Shyster (/ˈʃaɪstər/; also spelled schiester, scheister, etc.) is a slang word for someone who acts in a disreputable, unethical, or unscrupulous way, especially in the practice of law, sometimes also politics or finance.

==Etymology==
The etymology of the word is not generally agreed upon. The Oxford English Dictionary describes it as "of obscure origin", possibly deriving from a historical sense of "shy" meaning disreputable.

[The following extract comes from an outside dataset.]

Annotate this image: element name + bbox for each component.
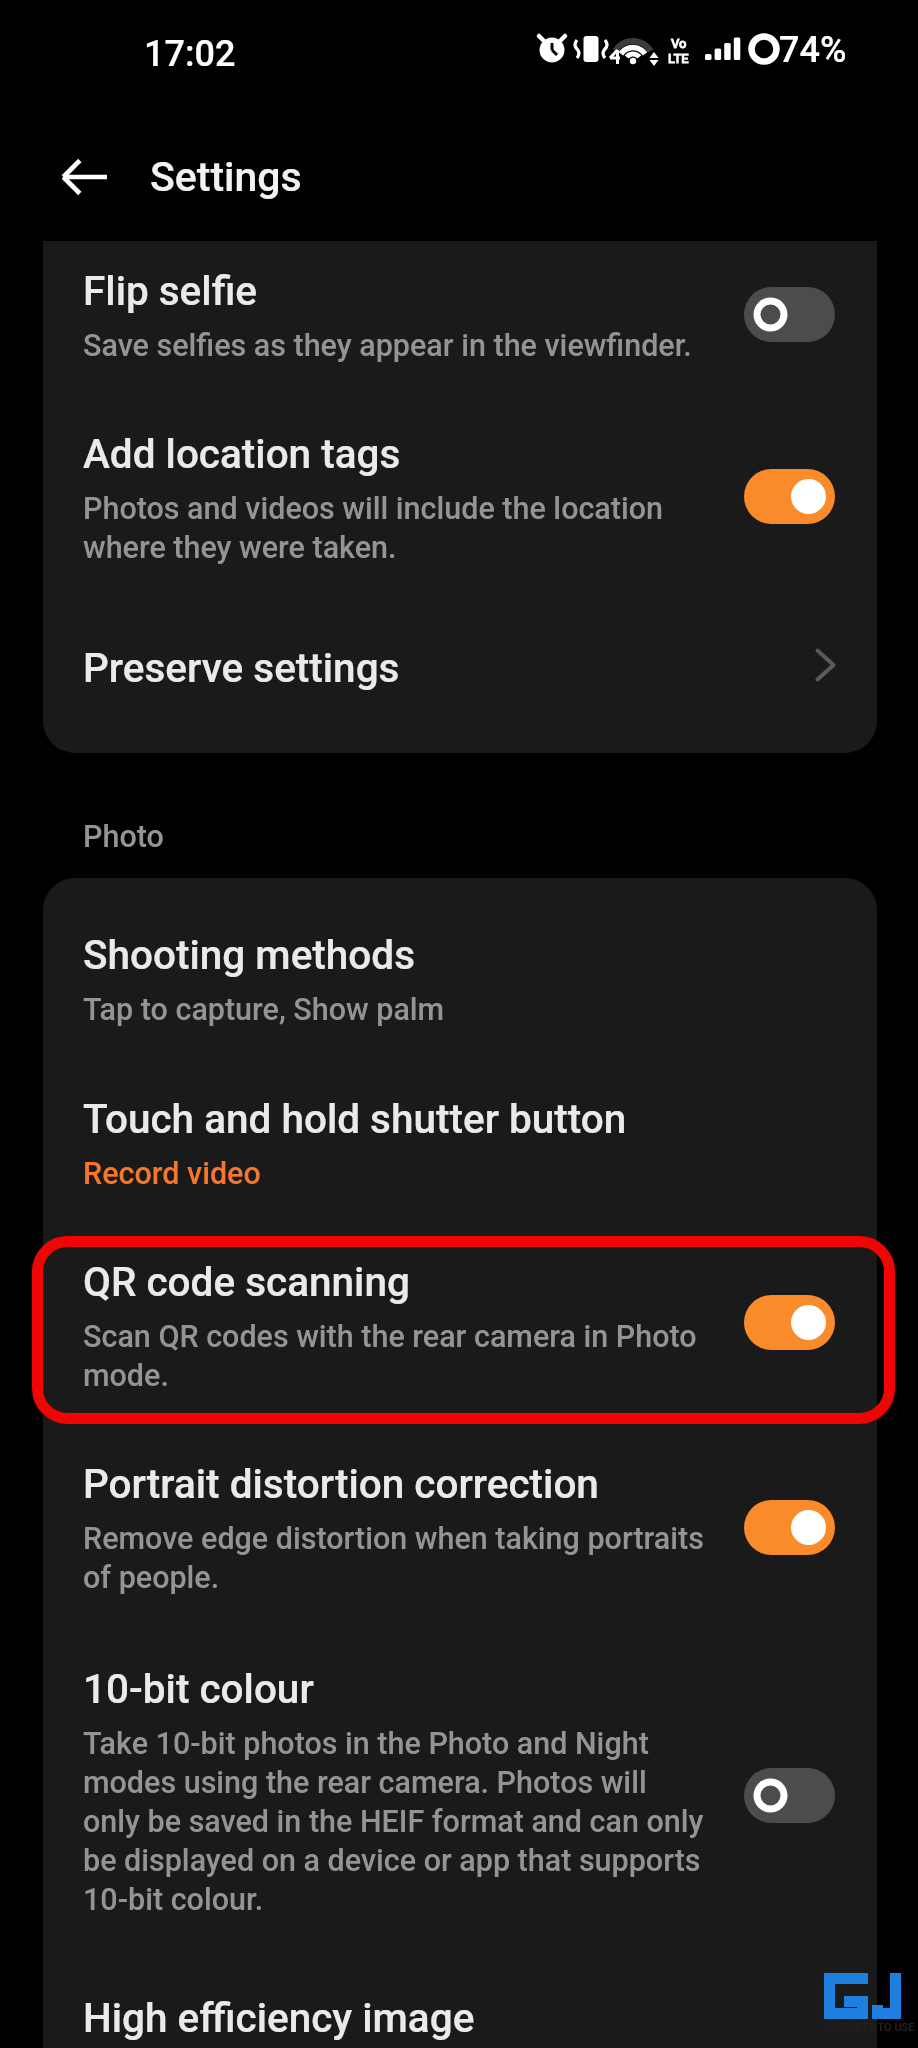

The Merriam-Webster Dictionary deemed it probably based on the German Scheißer (literally "shitter", i.e. "defecator"). A book published in 2013 traces the first use back to 1843, when scammers in New York City would exploit prisoners by pretending to be lawyers. These scammers were disparagingly referred to as "shisers", meaning "worthless people" in British slang, which in turn was originally derived from the German "Scheißer".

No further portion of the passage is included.